J’en profite pour souligner l’importance de la cohésion des BA lors des sorties : Nous sommes au service des entreprises et non l’inverse, l’esprit collectif doit primer sur un éventuel intérêt particulier.

Quelles évolutions avez-vous remarqué au sein du réseau Investessor ?

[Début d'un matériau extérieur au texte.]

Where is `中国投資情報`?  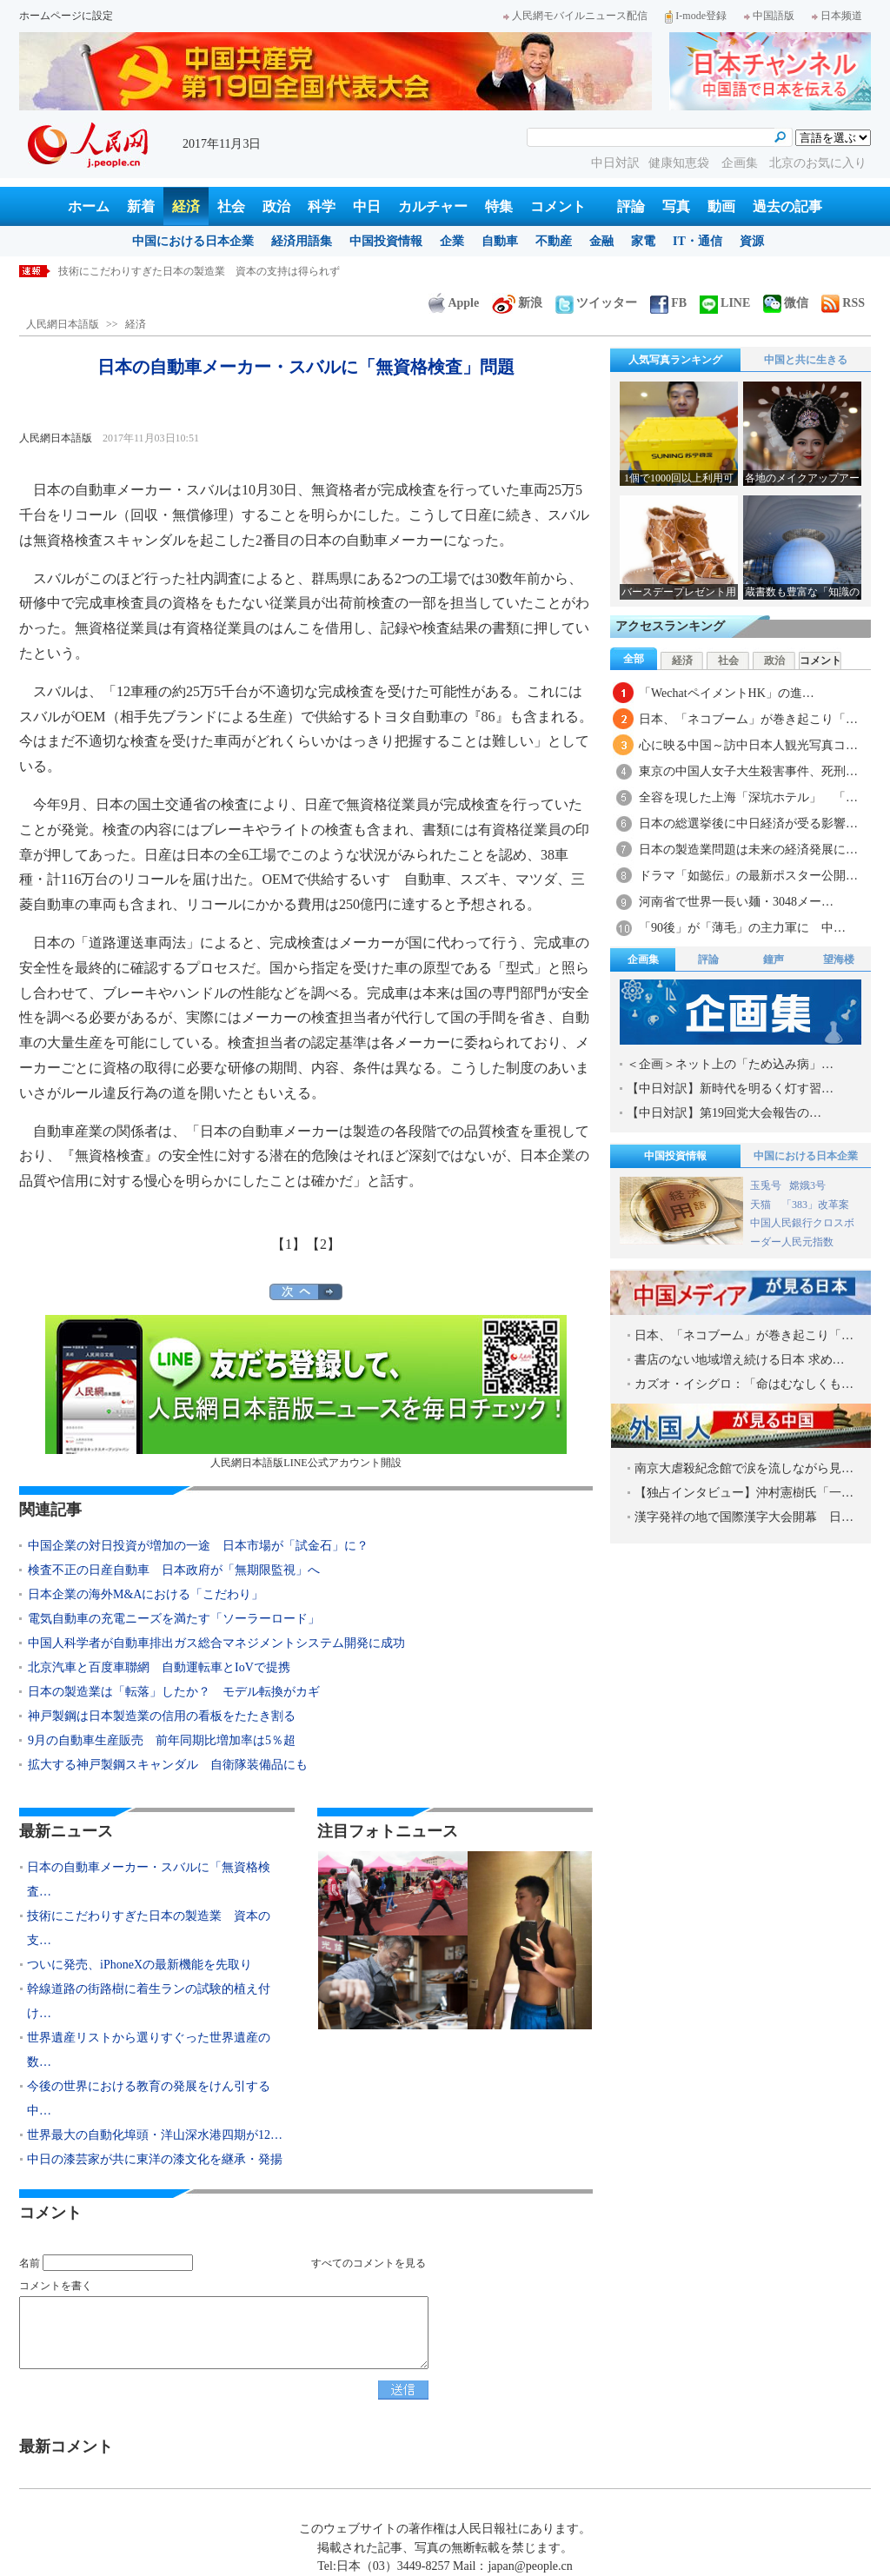 中国投資情報 is located at coordinates (385, 241).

Le réseau n’a plus rien à voir avec ce qu’il était quand je suis arrivé. Par la volonté d’Alain Ilhe et Claude Boulot, et l’engagement de Julien Dubois, ainsi que de l’équipe talentueuse qu’ils ont su fédérer, les process, l’organisation de manière générale, se sont considérablement améliorés. Ils ont été les moteurs de cette transformation fantastique qui se poursuit, et qui sert véritablement la cause du financement et de l’accompagnement des startups en France

Quels conseils donneriez-vous à une personne qui souhaiterait devenir Business Angel ?

Je ne le conseillerais pas à tout le monde car il faut avoir conscience du risque de perte du capital investi. Néanmoins, une fois la décision prise d’exercer cette activité, il convient de diversifier ses investissements, et de travailler l’étude des dossiers et l’accompagnement des startups, soyez curieux et généreux de votre temps, sachez trier le bon grain de l’ivraie.